• EXERCISE OBJECTIVE: Find the line containing "doměkka. Do soté vložíme papriky, podle chuti" in the records below. Copy exactly that line and each one after it, ending at the line containing "Nechutnalo mi", and nothing more.

• DATA UNDER STUDY:
============================================================

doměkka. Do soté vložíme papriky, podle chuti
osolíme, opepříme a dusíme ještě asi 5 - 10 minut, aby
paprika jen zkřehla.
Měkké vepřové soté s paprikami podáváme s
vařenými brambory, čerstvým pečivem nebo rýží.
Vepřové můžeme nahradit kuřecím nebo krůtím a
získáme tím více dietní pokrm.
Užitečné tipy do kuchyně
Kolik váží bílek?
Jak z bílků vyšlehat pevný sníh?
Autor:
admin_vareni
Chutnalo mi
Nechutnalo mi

============================================================

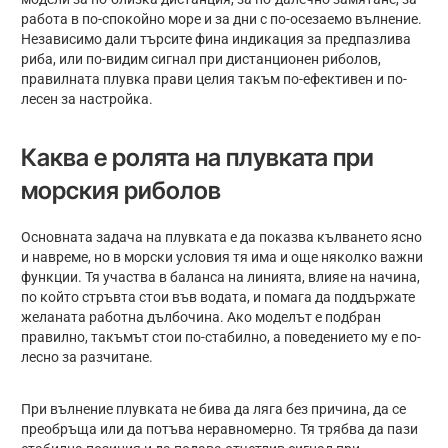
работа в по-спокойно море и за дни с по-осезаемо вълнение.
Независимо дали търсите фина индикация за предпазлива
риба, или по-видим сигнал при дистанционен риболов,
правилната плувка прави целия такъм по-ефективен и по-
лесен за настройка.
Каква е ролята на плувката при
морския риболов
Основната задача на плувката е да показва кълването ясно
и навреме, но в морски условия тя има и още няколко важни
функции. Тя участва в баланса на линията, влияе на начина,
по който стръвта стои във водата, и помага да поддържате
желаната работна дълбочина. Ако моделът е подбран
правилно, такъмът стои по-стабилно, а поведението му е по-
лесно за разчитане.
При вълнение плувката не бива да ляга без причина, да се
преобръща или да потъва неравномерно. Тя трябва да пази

============================================================

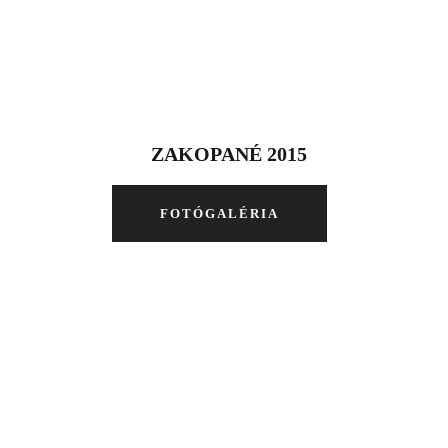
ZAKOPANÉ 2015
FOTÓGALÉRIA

============================================================

• EXPECTED ANSWER:
doměkka. Do soté vložíme papriky, podle chuti
osolíme, opepříme a dusíme ještě asi 5 - 10 minut, aby
paprika jen zkřehla.
Měkké vepřové soté s paprikami podáváme s
vařenými brambory, čerstvým pečivem nebo rýží.
Vepřové můžeme nahradit kuřecím nebo krůtím a
získáme tím více dietní pokrm.
Užitečné tipy do kuchyně
Kolik váží bílek?
Jak z bílků vyšlehat pevný sníh?
Autor:
admin_vareni
Chutnalo mi
Nechutnalo mi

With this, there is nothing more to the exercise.